HIV patients who are diagnosed and treated early are now expected to live a "near normal" length of time.

Surely, though, raising awareness among the wider population, not just the highest risk groups, will help prevent its spread?

Giving evidence to the committee, the Department of Health's director general for health improvement and protection, Professor David Harper, said: "We've moved over the years, particularly since the 1990s, from a blanket approach, the sort of 'Don't Die of Ignorance' approach, to something more targeted."

He added: "It's not something we can relax about. We need to find new and better ways to reach some of the people who are often some of the hardest to reach."

Prof Harper said spending on HIV awareness, which is expected to be £3m this year, had to be more "cost-effective", but said: "It's not about spending less money for the sake of spending less money. It's about getting more effect from what we spend."

'Sustained effort'

Genevieve Edwards, head of communications at the Terrence Higgins Trust, a sexual health charity, praised Lord Fowler's original campaign as "truly groundbreaking".

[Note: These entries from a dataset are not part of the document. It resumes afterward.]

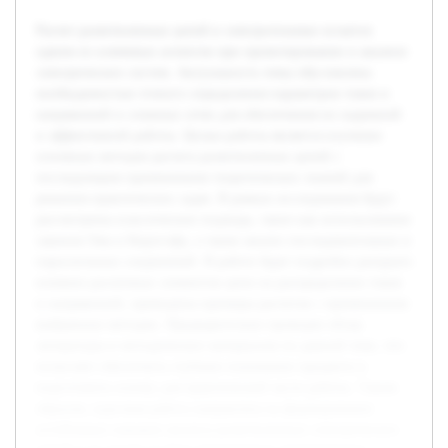
Расчет разветвленных цепей в электротехнике остается
одним из ключевых аспектов при проектировании и анализе
электрических систем. Актуальность темы обусловлена
необходимостью точного определения параметров токов и
напряжений в сложных сетях для обеспечения их надежной
и эффективной работы. Целью работы является изучение
основных методов расчета разветвленных цепей с
последующим применением теоретических знаний для
решения практических задач. В рамках исследования будут
рассмотрены классические подходы, такие как использование
законов Ома и Кирхгофа, а также анализ последовательных и
параллельных соединений. В работе будет подробно раскрыто
влияние различных элементов цепи на распределение токов
и напряжений, приведены примеры расчетов с применением
выбранных методик. Предварительно проведен обзор
литературы и методических материалов по данной теме, что
позволяет обеспечить глубокое понимание предмета и
подготовить основу для практической части работы. Таким
образом, курсовая работа направлена на формирование
устойчивых навыков анализа разветвленных электрических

She added: "Anyone of my age and above remembers it. But the people who are out and about this weekend won't have been born the last time the advert aired.

"It was a really brave thing to do, but there has a been a steady decline in resources put into HIV awareness over the years. We need lots of different efforts to raise the issue.

"I don't think a single campaign on its own will do the trick. It runs for however long and then it ends. We want a more holistic approach.

"No company worth its salt would go off-air for more than 20 years and expect people to know it's there.

"Lord Fowler is right that we have to raise awareness, but what we need now, and I'm sure he would agree, is a sustained effort."

After his interview, Lord Fowler was keen to emphasise that he was speaking in a personal capacity and that the opinions expressed would not necessarily be those of the committee, which is expected to report its findings by the end of July.